Mockingbird offers a set of reusable components and utilities that increases speed and beauty on your UI development. By integrating Tailwind, Helix and ReFx, Mockingbird combines functional programming and a powerful component model in order to create a fast and lightweight design system. This allows your team to focus on building robust, reactive interfaces without getting bogged down in styling and local state management concerns.

Getting Started

Prerequisites

Before you begin, ensure you have the following installed:

Installation

We distribute our software via clojars (and intend to do so also by npm):

deps.edn:

  moclojer/mockingbird {:mvn/version "0.0.1"}

You will also need to start a project with shadow-cljs and install the npm deps.

npm:

$ npx create-cljs-project your-project
$ npm install react autoprefixer babel-loader css-loader cssnano karma karma-chrome-launcher karma-cljs-test msw npm-run-all postcss postcss-cli postcss-loade postcss-preset-env shadow-cljs tailwindcss webpack webpack-cli rimraf glob @isaacs/cliui --save-dev

Copy our tailwind.config.js, especially the colors, into your own config.

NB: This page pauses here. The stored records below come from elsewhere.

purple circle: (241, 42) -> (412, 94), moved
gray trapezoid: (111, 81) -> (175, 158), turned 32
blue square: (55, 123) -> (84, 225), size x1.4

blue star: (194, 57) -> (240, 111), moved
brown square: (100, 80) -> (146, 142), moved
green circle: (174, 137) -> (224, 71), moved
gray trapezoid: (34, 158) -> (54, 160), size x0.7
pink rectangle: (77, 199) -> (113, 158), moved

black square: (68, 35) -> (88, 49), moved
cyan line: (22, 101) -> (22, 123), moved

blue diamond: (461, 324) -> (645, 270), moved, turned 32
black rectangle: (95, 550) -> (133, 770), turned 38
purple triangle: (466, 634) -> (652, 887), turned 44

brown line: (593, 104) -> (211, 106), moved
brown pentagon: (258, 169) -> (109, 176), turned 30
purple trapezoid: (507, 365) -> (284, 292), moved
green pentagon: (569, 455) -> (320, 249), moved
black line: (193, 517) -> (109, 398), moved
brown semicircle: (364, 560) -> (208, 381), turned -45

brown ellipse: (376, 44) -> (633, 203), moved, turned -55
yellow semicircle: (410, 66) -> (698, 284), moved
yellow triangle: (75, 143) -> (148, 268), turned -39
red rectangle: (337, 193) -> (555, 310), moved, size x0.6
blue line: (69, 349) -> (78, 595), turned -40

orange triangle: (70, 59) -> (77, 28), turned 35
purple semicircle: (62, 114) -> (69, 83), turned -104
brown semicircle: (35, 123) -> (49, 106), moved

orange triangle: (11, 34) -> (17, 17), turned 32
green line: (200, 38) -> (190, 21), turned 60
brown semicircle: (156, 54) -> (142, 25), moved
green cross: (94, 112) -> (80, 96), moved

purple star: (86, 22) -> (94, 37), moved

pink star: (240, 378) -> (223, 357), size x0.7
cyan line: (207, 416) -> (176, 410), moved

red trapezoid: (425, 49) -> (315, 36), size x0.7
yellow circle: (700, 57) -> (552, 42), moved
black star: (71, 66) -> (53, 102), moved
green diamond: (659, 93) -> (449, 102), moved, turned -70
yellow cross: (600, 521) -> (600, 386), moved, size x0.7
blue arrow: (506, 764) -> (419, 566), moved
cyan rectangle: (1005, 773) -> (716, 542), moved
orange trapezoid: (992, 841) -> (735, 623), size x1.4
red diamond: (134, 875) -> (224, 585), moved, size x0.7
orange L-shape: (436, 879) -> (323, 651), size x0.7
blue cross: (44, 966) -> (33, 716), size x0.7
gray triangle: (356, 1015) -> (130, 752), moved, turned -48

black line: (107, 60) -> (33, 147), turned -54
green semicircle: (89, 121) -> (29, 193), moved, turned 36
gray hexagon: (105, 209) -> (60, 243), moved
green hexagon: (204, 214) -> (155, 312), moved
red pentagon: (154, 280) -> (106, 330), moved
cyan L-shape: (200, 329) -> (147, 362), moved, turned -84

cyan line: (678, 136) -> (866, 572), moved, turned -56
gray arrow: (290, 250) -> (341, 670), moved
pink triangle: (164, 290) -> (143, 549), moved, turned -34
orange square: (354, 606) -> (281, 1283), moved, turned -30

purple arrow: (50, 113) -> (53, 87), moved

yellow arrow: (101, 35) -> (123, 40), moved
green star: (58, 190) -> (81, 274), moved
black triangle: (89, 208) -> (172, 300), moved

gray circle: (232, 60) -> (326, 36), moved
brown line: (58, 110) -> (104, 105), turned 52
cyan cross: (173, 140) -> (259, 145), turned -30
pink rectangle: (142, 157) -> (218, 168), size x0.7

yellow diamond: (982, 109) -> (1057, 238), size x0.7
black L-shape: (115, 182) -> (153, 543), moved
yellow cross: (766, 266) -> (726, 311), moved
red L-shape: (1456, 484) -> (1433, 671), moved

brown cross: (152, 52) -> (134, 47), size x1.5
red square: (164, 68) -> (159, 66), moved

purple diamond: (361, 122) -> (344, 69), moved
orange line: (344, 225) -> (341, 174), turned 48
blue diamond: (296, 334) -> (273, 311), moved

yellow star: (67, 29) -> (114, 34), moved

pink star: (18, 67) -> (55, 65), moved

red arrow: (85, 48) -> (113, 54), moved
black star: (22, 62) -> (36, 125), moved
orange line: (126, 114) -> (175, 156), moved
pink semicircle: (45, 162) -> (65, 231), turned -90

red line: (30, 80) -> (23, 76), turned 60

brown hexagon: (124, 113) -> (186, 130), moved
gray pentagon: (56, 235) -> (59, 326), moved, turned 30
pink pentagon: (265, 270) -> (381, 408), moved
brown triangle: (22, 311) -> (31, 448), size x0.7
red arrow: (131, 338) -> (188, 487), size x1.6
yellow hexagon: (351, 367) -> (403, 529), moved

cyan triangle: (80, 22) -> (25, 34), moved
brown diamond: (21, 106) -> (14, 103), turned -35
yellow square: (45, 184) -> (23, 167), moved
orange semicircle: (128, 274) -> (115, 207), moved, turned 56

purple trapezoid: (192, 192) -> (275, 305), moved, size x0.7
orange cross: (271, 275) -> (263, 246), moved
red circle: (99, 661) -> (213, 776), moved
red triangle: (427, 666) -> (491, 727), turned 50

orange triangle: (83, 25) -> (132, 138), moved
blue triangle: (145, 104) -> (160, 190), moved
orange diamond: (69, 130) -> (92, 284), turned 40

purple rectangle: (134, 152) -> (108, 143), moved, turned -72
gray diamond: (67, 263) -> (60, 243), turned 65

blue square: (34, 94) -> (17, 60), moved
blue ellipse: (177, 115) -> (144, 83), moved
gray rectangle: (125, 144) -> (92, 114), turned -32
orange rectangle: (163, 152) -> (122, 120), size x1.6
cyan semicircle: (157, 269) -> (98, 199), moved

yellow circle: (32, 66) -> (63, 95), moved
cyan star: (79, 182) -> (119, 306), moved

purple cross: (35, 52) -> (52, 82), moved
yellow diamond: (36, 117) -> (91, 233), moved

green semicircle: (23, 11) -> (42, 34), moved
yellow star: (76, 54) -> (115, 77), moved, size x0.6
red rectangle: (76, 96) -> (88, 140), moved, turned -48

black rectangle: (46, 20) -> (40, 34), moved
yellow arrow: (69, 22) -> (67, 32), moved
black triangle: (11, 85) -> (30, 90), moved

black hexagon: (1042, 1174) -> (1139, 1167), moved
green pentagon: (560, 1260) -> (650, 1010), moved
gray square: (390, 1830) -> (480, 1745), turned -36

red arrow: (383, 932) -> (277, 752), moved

Consider creating a package.json file with these dependencies pre-configured or, maybe, you can even copy our package.json.

Usage

add a import on a specific component or layout component you want and load it in your screen

(:require 
  [mockingbird.components.button :refer [button]]
  [helix.core :refer [$]])
;; use it then
  ($ button)

you can pass arguments into our components simply as this:

  ($ button {:class "special-class-i-want-to-add"
             :theme :mockingbird
             :size :sm 
             :label "My-special-label"})

As you can see, our components have specific built-in styles for you. You can see a handful tutorial on the parameters for styling the components here

Rendering with shadow-cljs

You will also need to render the components on your UI, so you can use our core file and this example file.

It will look something like this:

(ns your-project.core
  (:require
   ["react-dom/client" :as rdom]
   [mockingbird.examples.main :as ex]
   [helix.core :refer [$ <>]]))

;; this is a front app application using shadow-cljs, postcss, helix and refx.
;; You can see a simple page example running here.

(defn app []
  (<>
   ($ ex/app)))

(defonce root
  (rdom/createRoot (js/document.getElementById "app")))

(defn render []
  (.render root ($ app)))

(defn config []
  (println "ok"))

(defn ^:export init []
  (config)
  (render))

for better understanding, follow the offcial shadow-cljs guide

You can clone and build this repo, to see some examples of good usage of our dear Mockingbird. You can read more here.

Contributing

Mockingbird is open-source, and contributions are welcome! If you have ideas for new features, improvements, or bug fixes, feel free to open an issue or submit a pull request.